Son günlerde, İsrail basınında yer alan haberler, ABD'nin Suriye'den çekilme sürecine girdiğini ortaya koyuyor. Bu gelişme, yalnızca Suriye içindeki dinamikleri değil, aynı zamanda Orta Doğu'daki genel güvenlik ve siyasi yapıları da etkileyebilir. ABD'nin bölgedeki askeri varlığını azaltma kararı, uzun süredir devam eden tartışmaların çerçevesinde şekilleniyor ve çeşitli politik analizlere yol açıyor. Peki, bu durumun arka planında neler yatıyor ve sonuçları neler olacak? İşte detaylar.
ABD'nin Suriye'deki varlığı, 2014 yılında IŞİD ile mücadele kapsamında genişledi. O tarihten bu yana, ABD, Suriye'nin kuzeyinde YPG güçleriyle iş birliği yaparak terör örgütü IŞİD'e karşı önemli operasyonlar gerçekleştirdi. Ancak bu süreç, bölgedeki diğer güçlerle, özellikle de Türkiye ile ciddi gerginliklere neden oldu. Türkiye, YPG'yi terörist bir örgüt olarak gördüğünden, ABD'nin YPG ile olan ilişkisi iki ülke arasındaki ilişkileri gerginleştirmişti.
Geçmiş dönemde ABD, Suriye’deki çatışmaların çözümüne yönelik çeşitli stratejiler geliştirmiş olsa da, özellikle Obama ve Trump yönetimleri altında bu stratejilerin etkinliği sorgulanmaya başladı. Trump’ın göreve gelmesiyle birlikte hızla değişen politikalar, Suriyeliler için belirsizlik oluşturdu. Trump, sık sık askerleri geri çekme niyetini dile getirirken, Suriye'deki varlığın sona ermesinin "yüksek maliyetli" olduğunu vurguladı. Ancak bu kararların ABD’nin Orta Doğu’daki istikrarı ne derece etkileyebileceği hala tartışmalıydı. Şimdi ise Biden yönetimi, bu durumu daha da ileri bir noktaya taşıyarak askerlerini geri çekme kararı almış görünüyor.

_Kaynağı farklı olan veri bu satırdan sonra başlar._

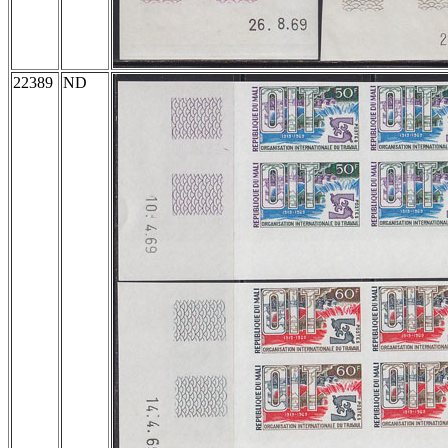
22389
ND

ABD'nin Suriye'den çekilmesi, bazı uzmanlara göre, Suriye’deki güç dengelerini tamamen değiştirebilir. Uzmanlar, çekilmenin, İran'ın bölgedeki nüfuzunu artırmasına olanak tanıyacağını belirtiyor. İran, Suriye hükümetiyle yakın iş birliği içerisinde olduğu için, ABD’nin varlığının sona ermesi, bu durumu daha da pekiştirebilir. Aynı zamanda, Rusya'nın da Suriye'deki etkisi artabilir. Rusya, Suriye’nin yeniden yapılanma sürecinde önemli bir rol üstlenmiş durumda ve ABD'nin çekilmesi, Rusya'nın bu ülkedeki etkisini daha da güçlendirebilir.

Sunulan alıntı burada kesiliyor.